Human Vapor Reinvents The Spirit Of Tokusatsu For The Conspiracy Age
A cinematic curiosity from the creator of the King of Monsters is the subject of Netflix's newest TV series.

Japanese filmmaker Ishirō Honda was responsible for 46 different feature films in the 26 years he was active as a director, and although the original Godzilla is what he’s most known for, there’s a wealth of versatility and depth in his filmography overtaken by his most famous creation. He was a pioneer in the tokusatsu genre, a term referring to live-action Japanese films heavily contingent on special effects, but it wasn’t just his technical wizardry that made him such a massively influential and celebrated artist. Honda’s career was defined by an ability to marry astounding, forward-thinking technological advancement with genuinely thought-provoking material, creating films that were just as capable of leaving audiences awestruck and intellectually enriched.
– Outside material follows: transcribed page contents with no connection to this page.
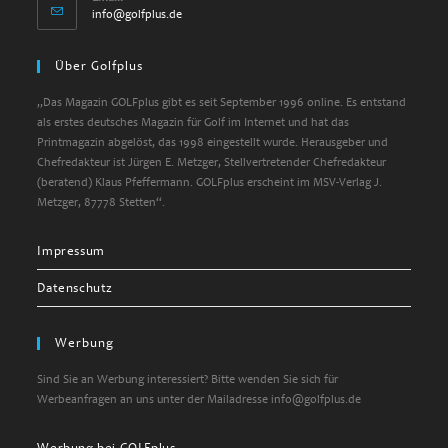
info@golfplus.de
Über Golfplus
„Das Magazin GOLFplus gibt es seit September 1996 online. Es entstand
als erstes deutsches Magazin für Golf im Internet und hat das
Printmagazin abgelöst, das 1998 eingestellt wurde. Herausgeber und
Chefredakteur ist Jürgen E. Metzger, Stellvertretender Chefredakteur
(beratend) Klaus Pfeffermann. GOLFplus erscheint im MSV-Verlag J.
Metzger, 87778 Stetten“.
Impressum
Datenschutz
Werbung
Sind Sie an Werbung interessiert? Bitte wenden Sie sich für
Werbeanfragen an uns unter der Mailadresse info@golfplus.de
Werbung bei GOLFplus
The nuclear horrors of Godzilla are a testament to this, but so was Honda’s work on his “Transforming Human” trilogy, a series of films linked together by the central concept of bodily mutation and metamorphosis. None of them achieved the level of fame as the King of Monsters, but the most well-known of the three is arguably The Human Vapor, a 1960s sci-fi crime thriller revolving around a bank robber with the inexplicable ability to transform into a gaseous state. As hokey as it sounds, it’s a movie that gained a cult following due to its surprisingly tragic core — and now, over six decades later, it’s been reimagined by Netflix as an eight-episode series that truly honors Honda’s thought-provoking, politically-minded approach to sci-fi entertainment.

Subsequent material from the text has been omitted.